Dopo diversi tentativi e litri di lacrime dopo, sbottò raccontandogli del bacio e della probabile gravidanza. Ma accertata la negatività del test, lui la lasciò, in modo irremovibile e lei soffrì molto. E mi pensò molto. Lo amava ma mi pensava. E io, mentre me lo raccontava, un po’ ne godevo.
Il problema è che, quando provò a cercarmi, seppe che stavo con la sua ex migliore amica Elisa, così la contattò insultandola, perché era sparita senza che nessuno, tranne i familiari stretti, ne fossero a conoscenza; perché, sapendo che ci eravamo baciati pochi minuti prima, avrebbe potuto dirle quello che era successo e che si stava trasferendo da me. D’altronde non erano più in rapporti stretti come allora ma erano pur sempre conoscenti e frequentanti gli stessi luoghi, gli stessi amici, le stesse zone. Non si aspettava certamente un gesto d’amicizia, ma forse un segno di rispetto sì; in effetti con Elisa non c’era mai stato nulla, in tanti anni. Anzi, io non avevo minimamente capito di poterle piacere, all’inizio. Invece con Raissa era già successo e ci eravamo cercati per due estati piene.

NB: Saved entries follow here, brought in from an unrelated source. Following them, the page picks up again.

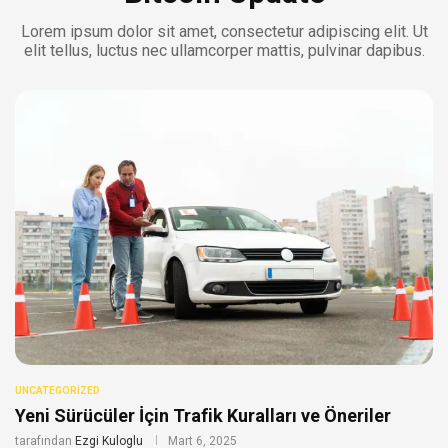
Lorem ipsum dolor sit amet, consectetur adipiscing elit. Ut
elit tellus, luctus nec ullamcorper mattis, pulvinar dapibus.
UNCATEGORIZED
Yeni Sürücüler İçin Trafik Kuralları ve Öneriler
tarafından
Ezgi Kuloglu
Mart 6, 2025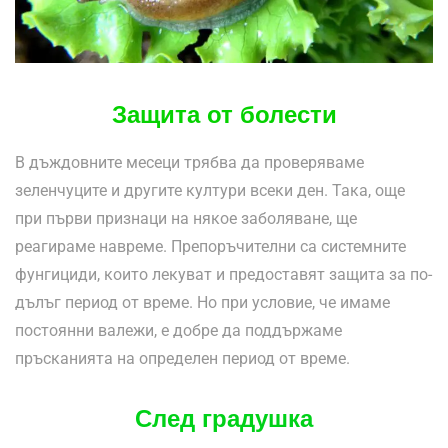
Защита от болести
В дъждовните месеци трябва да проверяваме
зеленчуците и другите култури всеки ден. Така, още
при първи признаци на някое заболяване, ще
реагираме навреме. Препоръчителни са системните
фунгициди, които лекуват и предоставят защита за по-
дълъг период от време. Но при условие, че имаме
постоянни валежи, е добре да поддържаме
пръсканията на определен период от време.
След градушка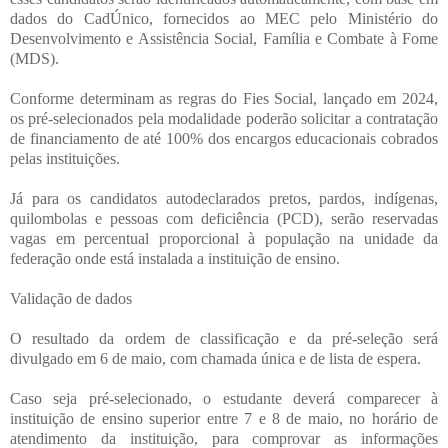
dados do CadÚnico, fornecidos ao MEC pelo Ministério do
Desenvolvimento e Assistência Social, Família e Combate à Fome
(MDS).
Conforme determinam as regras do Fies Social, lançado em 2024,
os pré-selecionados pela modalidade poderão solicitar a contratação
de financiamento de até 100% dos encargos educacionais cobrados
pelas instituições.
Já para os candidatos autodeclarados pretos, pardos, indígenas,
quilombolas e pessoas com deficiência (PCD), serão reservadas
vagas em percentual proporcional à população na unidade da
federação onde está instalada a instituição de ensino.
Validação de dados
O resultado da ordem de classificação e da pré-seleção será
divulgado em 6 de maio, com chamada única e de lista de espera.
Caso seja pré-selecionado, o estudante deverá comparecer à
instituição de ensino superior entre 7 e 8 de maio, no horário de
atendimento da instituição, para comprovar as informações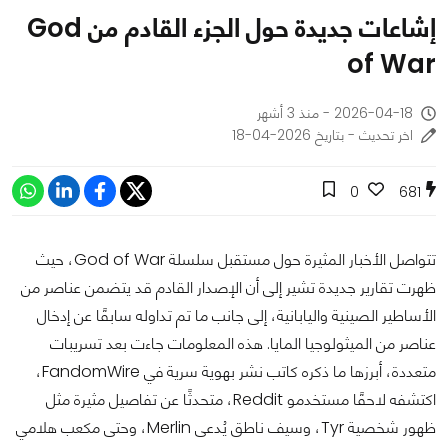
إشاعات جديدة حول الجزء القادم من God
of War
2026-04-18 - منذ 3 أشهر
اخر تحديث - بتاريخ 2026-04-18
0
681
تتواصل الأخبار المثيرة حول مستقبل سلسلة God of War، حيث
ظهرت تقارير جديدة تشير إلى أن الإصدار القادم قد يتضمن عناصر من
الأساطير الصينية واليابانية، إلى جانب ما تم تداوله سابقًا عن إدخال
عناصر من الميثولوجيا المايا. هذه المعلومات جاءت بعد تسريبات
متعددة، أبرزها ما ذكره كاتب نشر بهوية سرية في FandomWire،
اكتشفه لاحقًا مستخدمو Reddit، متحدثًا عن تفاصيل مثيرة مثل
ظهور شخصية Tyr، وسيف ناطق يُدعى Merlin، وحتى مكعب هلامي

Passato un po’ di tempo, comunque, non le andava giù il fatto che aveva rinunciato a me per poi ritrovarsi da sola e io, oltretutto, impegnato in una relazione seria con Elisa, l’acerrima nemica Elisa, ormai.
Così la contattò direttamente.
Elisa diede di matto, forse impaurita da un uso ritorno, forse temeva che avrei scelto Raissa, fatto sta che mano mano fece in modo di farla litigare con tutto il resto degli amici che avevano in comune, sparlando alle sue spalle.
Raissa abbozzò, finché un giorno suo cugino la prese di petto, perché gli arrivò voce che lei non sopportava la ragazza con la quale si stava frequentando e alla quale lui teneva molto.
Così non ci pensò due volte e si rifece sotto con Elisa, minacciandola di sputtanarla con tutti, parenti inclusi.
Elisa fece passare del tempo e poi andò a Prato, e fu da lì in poi che la vidi cambiata.
In un tentativo di Elisa di mettere le mani addosso a Raissa, inciampò e si fece male, sbattendo il busto contro un paletto. A seguito di controlli, al pronto soccorso, capirono che la botta l’aveva fatta abortire.
Questo sapeva Raissa.
Sì, era incinta di due mesi e io sarei stato il padre.
Finito il racconto, con entrambe le facce indurite e gonfie, da pianto trattenuto, decidemmo di andare al mare, a prendere un po’ d’aria e, se ci fossimo calmati, avremmo cenato in qualche posto, da quelle parti.
Fermi, seduti sugli scogli con il viso rivolto al mare, guardammo fissi il sole scendere oltre l’orizzonte, aspettando che il buio avanzasse, che tanto più buio di quello che avevamo nell’animo, non sarebbe potuto essere.